Under the terms of the proposed settlement, shareholders will receive from 1 cent per share to a cap of 5 cents per share. Slater & Gordon have hailed the settlement as a legal first (see Lawyers Weekly coverage in issue 365: “Slater to Settle for Legal First in Telstra Claim?”), signifying a major shift in attitudes and legal approaches to corporate responsibility.
Telstra maintains that the settlement was simply the most expedient and cost-effective way to end the matter. Referring to the individual cap of $50 per shareholder, Irving said. “That’s reflective of the fact that in our view this case is totally baseless; we had absolutely complied with the law. Slater & Gordon, and obviously the named plaintiffs, have agreed with that [statement] as part of the settlement conditions.”
Since the settlement has been advertised, other firms have attacked Slater & Gordon’s decision to pursue the case.
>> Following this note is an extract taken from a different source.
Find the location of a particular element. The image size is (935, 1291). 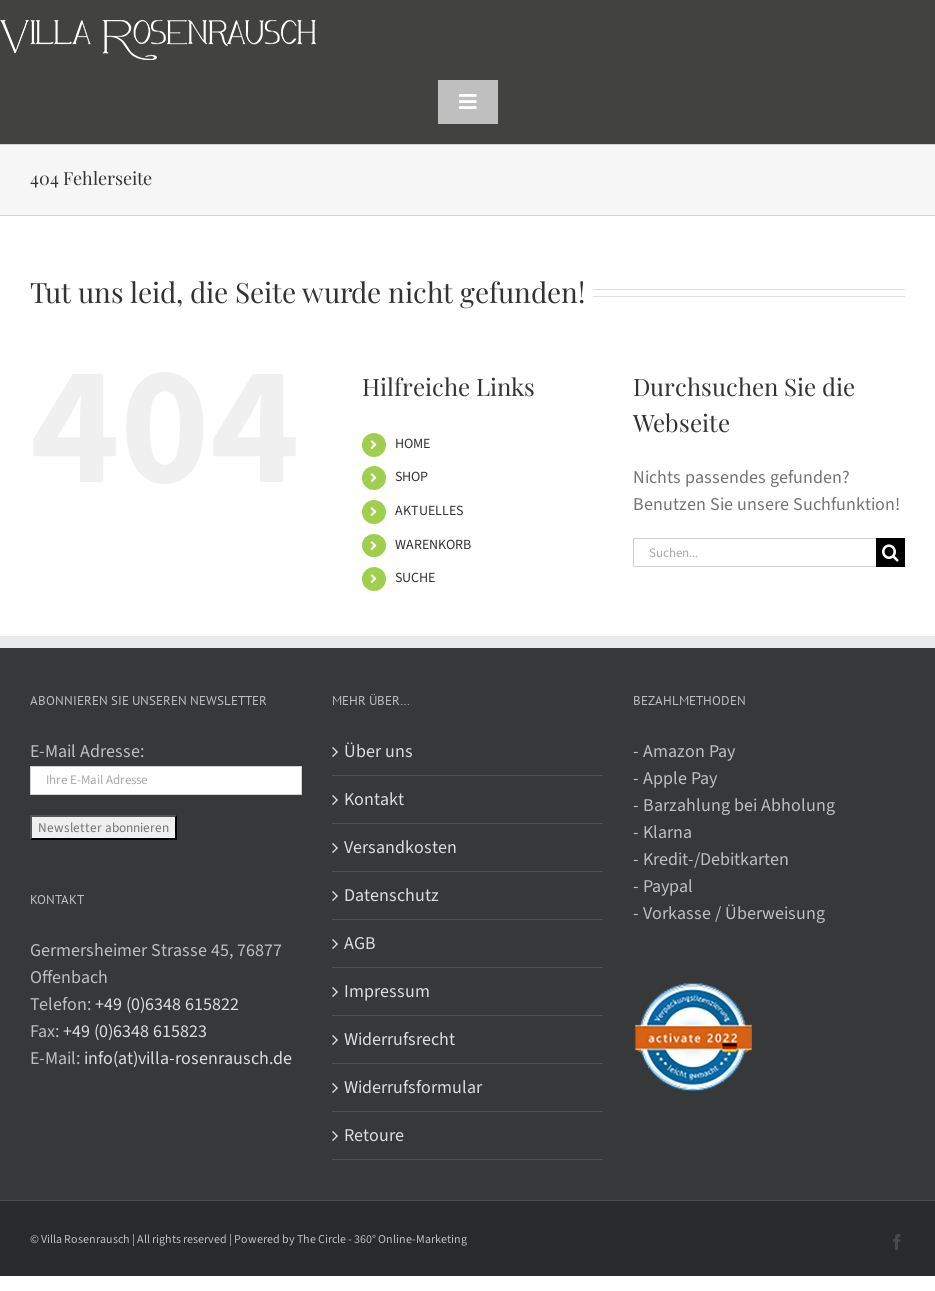 Über uns is located at coordinates (378, 751).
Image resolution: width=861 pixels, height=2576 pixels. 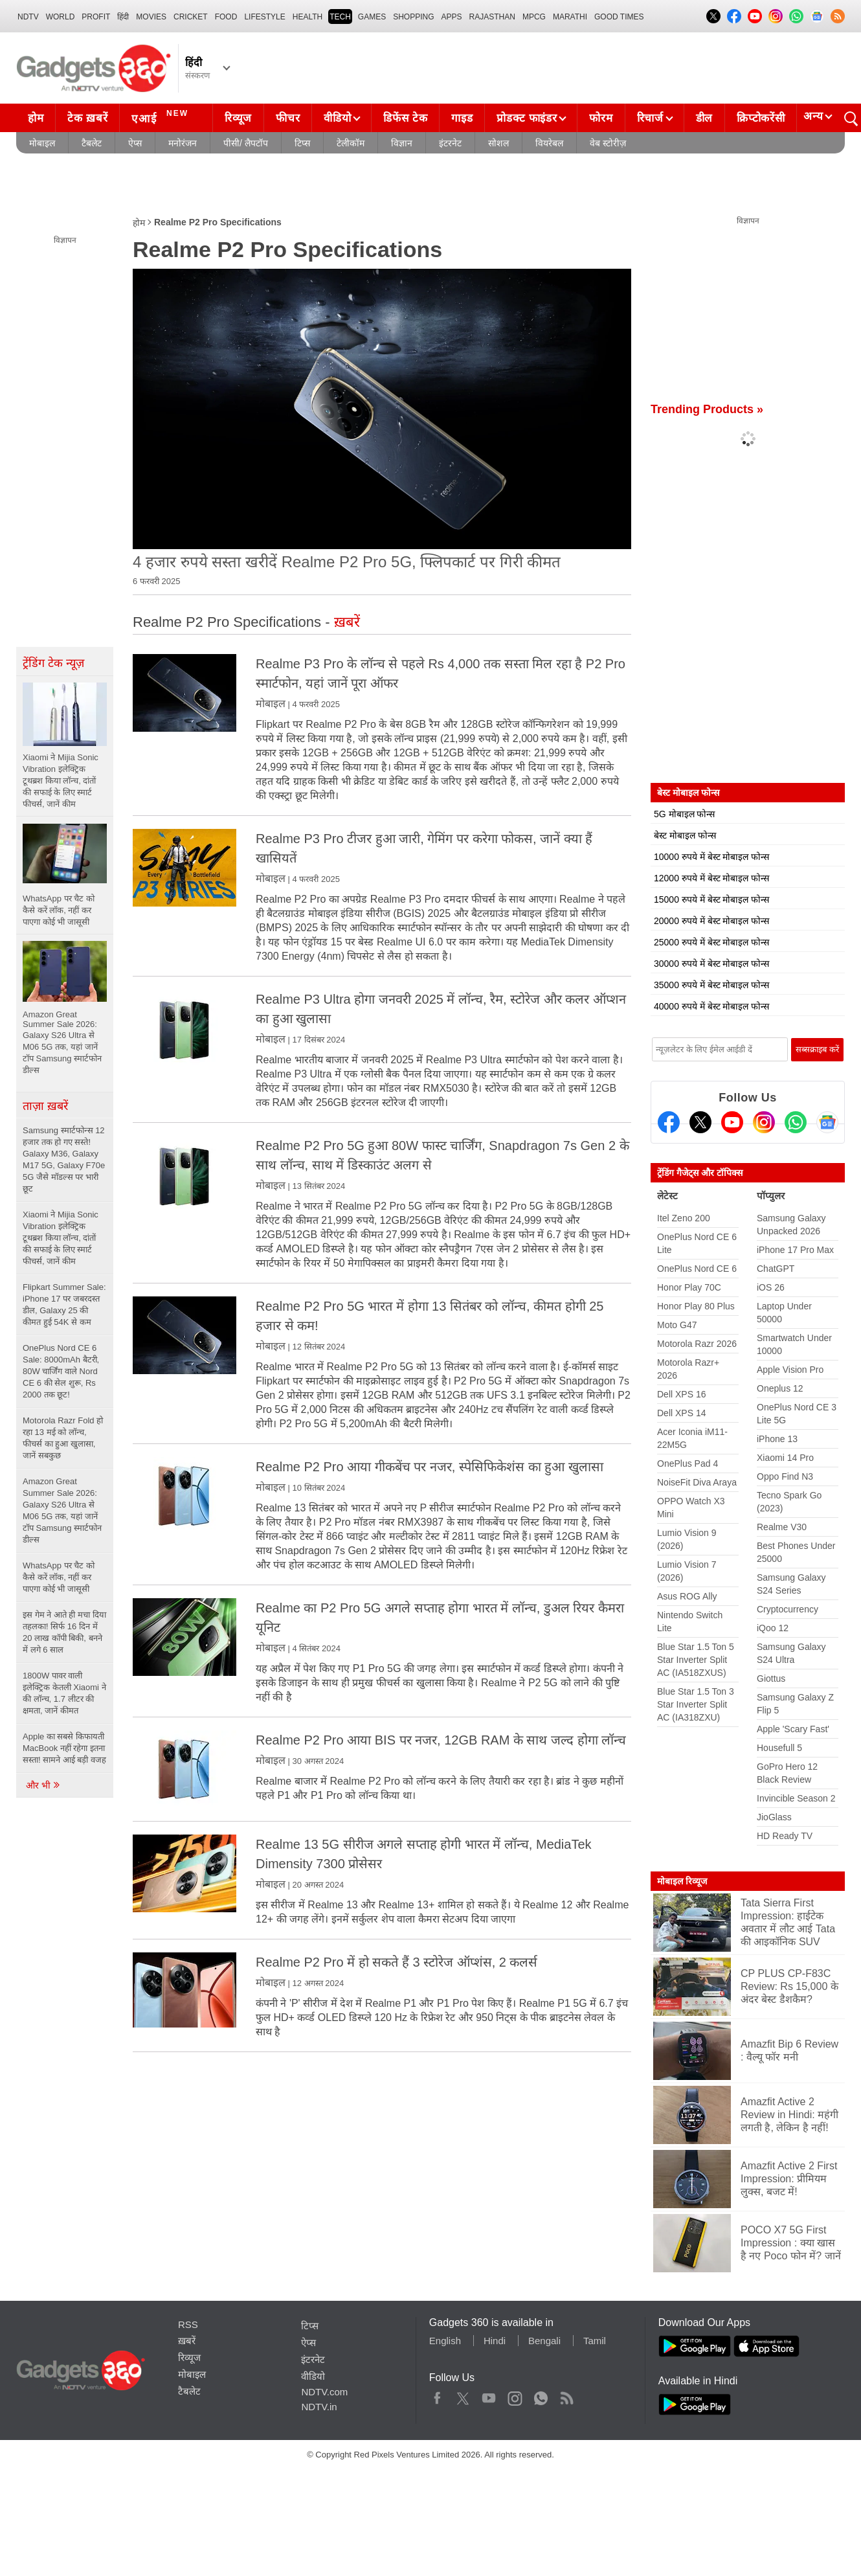 What do you see at coordinates (60, 1238) in the screenshot?
I see `Xiaomi ने Mijia Sonic Vibration इलेक्ट्रिक टूथब्रश किया लॉन्च, दांतों की सफाई के लिए स्मार्ट फीचर्स, जानें कीम` at bounding box center [60, 1238].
Chairman of Maurice Blackburn, Bernard Murphy, is reported to have slammed the firm at a presentation to economics consulting firm NERA. He reportedly commented that his firm would only pursue cases where the “misconduct is egregious and the losses severe”.
Telstra’s Irving also queried the prudence of firms pursuing these types of claims, pointing to the comparative position in the United States. “Certainly the US these sorts of actions get started more frequently, but they also get struck out far more frequently,” he said,
“I think given the way the legal system works here at the moment, absent reform, I think it’s really incumbent on the firms involved to be really asking themselves the question: ‘is this a case where we’ve got reasonable prospects of success, are we are really acting in the group or the class’ best interests in pursuing this in a particular way?’,” Irving said.
Irving highlighted another area of concern: the late revelation that the leading plaintiff in the case worked for Slater & Gordon. “I’ve got to say that in this case the concerns were heightened given the relationship that exists between the named plaintiff and Slater & Gordon — he’d been a media consultant for them,” he said. “I’m sure that he was quite genuine in his concerns, but it certainly left an impression on the outside that perhaps there was more than one reason for Slater & Gordon running the case.”